When you do, you should be able to feel but not see the ribs. (Be sure to report any weight changes to your veterinarian.
From the standpoint of nutrition, your older animal is very much an individual.
If your white-whiskered friend is healthy, slim, and eating a good-quality commercial diet for adult pet’s, you certainly don’t need to change its menu or add vitamin and mineral supplements.
As an adjunct to good nutrition, consider exercise and encourage moderate activity. If your dog’s health permits, walking is great exercise. Just be sure to start any exercise program gradually.
For water-loving dogs, swimming is good aerobic exercise.
Swimming is especially good for dogs with arthritis because there is no jarring impact.
Even a game of fetch helps maintain blood circulation and muscle tone. (It also brings you and your old friend closer together!)
Sadly, the time may come when you have to make the difficult decision about letting your beloved pet go.

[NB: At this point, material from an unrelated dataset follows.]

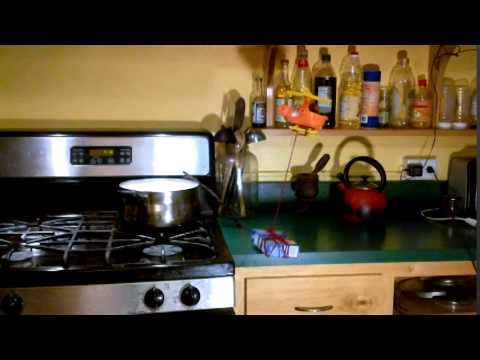 Locate an element on the screen. drawer is located at coordinates (269, 293).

Your final act of kindness may be to ease the pain of your long-time friend.
But until you need to contemplate such a profound decision, give your senior citizen a little extra care, understanding, and attention.
Savor your the golden years. May they be many and memorable.
Age proofing Checklist:
· Train your dog using both voice and hand commands to ensure that your dog will always the – even if it begins to lose its sight or hearing.

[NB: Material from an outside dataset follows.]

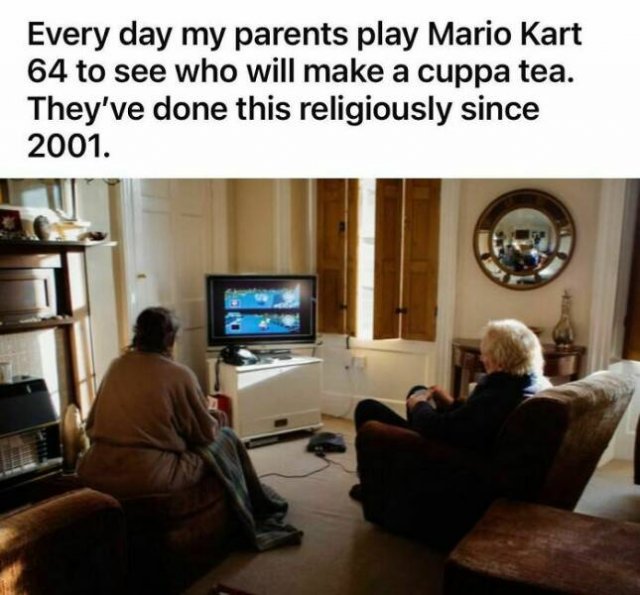 Where is `window shutters`? This screenshot has height=595, width=640. window shutters is located at coordinates (333, 227), (380, 242), (432, 273).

· Keep to a daily routine. Older (and younger) dogs and cats find comfort in knowing what to expect.
· Brush your dog’s teeth daily or use the many dental products available for both dogs and cats.
· Don’t move too quickly into your dog’s space or make sudden movements that might startle your pet.
· If necessary, give your dog more frequent bathroom breaks. Check the liter daily for cats and keep it fresh.
· If your pet has arthritis, make sure it has a warm place to sleep, and avoid activities that stress those old joints.)
· If your older dog is in good overall health, get involved (together) in moderate exercise.
· Match your dog’s caloric intake with its level of activity. Frequently bathe and groom your dog. As pet’s age, their skin glands produce less oil, which increases the chances of dry, flaky skin and matted hair.
· Take your pet in for semi annual veterinary checkups, or more often if it has an ongoing medical condition.